### GIVEN DATA

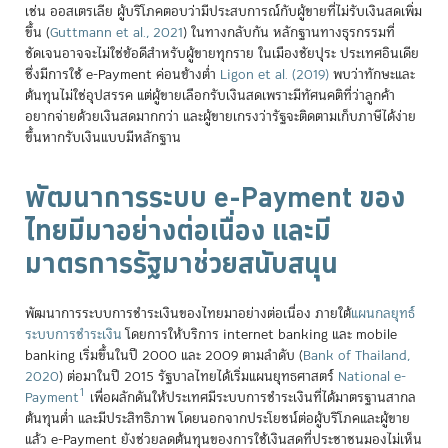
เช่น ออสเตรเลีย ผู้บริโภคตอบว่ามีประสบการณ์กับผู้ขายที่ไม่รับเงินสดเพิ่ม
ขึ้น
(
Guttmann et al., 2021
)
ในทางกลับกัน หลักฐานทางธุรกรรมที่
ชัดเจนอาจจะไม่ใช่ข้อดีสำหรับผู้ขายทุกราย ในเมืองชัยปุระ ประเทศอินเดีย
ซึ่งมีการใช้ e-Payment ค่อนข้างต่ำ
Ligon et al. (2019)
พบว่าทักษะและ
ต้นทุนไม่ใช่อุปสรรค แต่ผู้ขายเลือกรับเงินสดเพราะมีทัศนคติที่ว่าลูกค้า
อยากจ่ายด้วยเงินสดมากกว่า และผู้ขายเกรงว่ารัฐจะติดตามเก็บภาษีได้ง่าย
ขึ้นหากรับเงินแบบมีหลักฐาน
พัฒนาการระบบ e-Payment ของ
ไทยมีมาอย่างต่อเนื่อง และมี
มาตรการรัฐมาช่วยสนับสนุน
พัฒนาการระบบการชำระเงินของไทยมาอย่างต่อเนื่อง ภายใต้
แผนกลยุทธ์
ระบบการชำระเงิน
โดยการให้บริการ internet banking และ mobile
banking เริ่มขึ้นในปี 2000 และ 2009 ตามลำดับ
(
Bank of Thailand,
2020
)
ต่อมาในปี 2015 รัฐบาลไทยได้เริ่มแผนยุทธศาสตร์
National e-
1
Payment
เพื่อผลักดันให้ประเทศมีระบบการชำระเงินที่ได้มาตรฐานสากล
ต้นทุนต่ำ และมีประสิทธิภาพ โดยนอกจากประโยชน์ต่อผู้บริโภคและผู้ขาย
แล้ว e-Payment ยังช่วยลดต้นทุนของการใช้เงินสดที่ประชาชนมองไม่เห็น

######
### GIVEN DATA

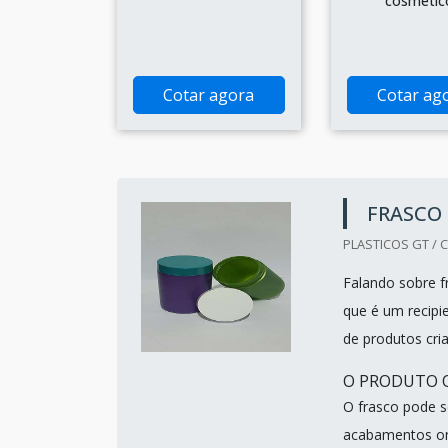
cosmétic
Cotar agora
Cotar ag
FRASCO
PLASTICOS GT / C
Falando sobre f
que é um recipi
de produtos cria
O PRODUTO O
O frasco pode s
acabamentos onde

######
### GIVEN DATA

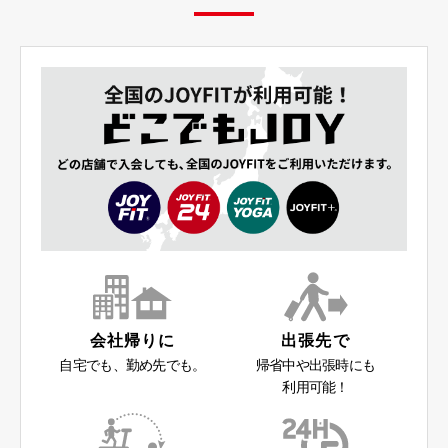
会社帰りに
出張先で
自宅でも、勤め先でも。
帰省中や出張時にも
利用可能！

######

> **ASSIGNMENT**
From the entries above, print the lines beginning at the one with "ซึ่งมีการใช้ e-Payment ค่อนข้างต่ำ" and stopping after the one with "เพื่อผลักดันให", exactly as written and with nothing else.

> **ANSWER TO THIS EXERCISE**
ซึ่งมีการใช้ e-Payment ค่อนข้างต่ำ
Ligon et al. (2019)
พบว่าทักษะและ
ต้นทุนไม่ใช่อุปสรรค แต่ผู้ขายเลือกรับเงินสดเพราะมีทัศนคติที่ว่าลูกค้า
อยากจ่ายด้วยเงินสดมากกว่า และผู้ขายเกรงว่ารัฐจะติดตามเก็บภาษีได้ง่าย
ขึ้นหากรับเงินแบบมีหลักฐาน
พัฒนาการระบบ e-Payment ของ
ไทยมีมาอย่างต่อเนื่อง และมี
มาตรการรัฐมาช่วยสนับสนุน
พัฒนาการระบบการชำระเงินของไทยมาอย่างต่อเนื่อง ภายใต้
แผนกลยุทธ์
ระบบการชำระเงิน
โดยการให้บริการ internet banking และ mobile
banking เริ่มขึ้นในปี 2000 และ 2009 ตามลำดับ
(
Bank of Thailand,
2020
)
ต่อมาในปี 2015 รัฐบาลไทยได้เริ่มแผนยุทธศาสตร์
National e-
1
Payment
เพื่อผลักดันให้ประเทศมีระบบการชำระเงินที่ได้มาตรฐานสากล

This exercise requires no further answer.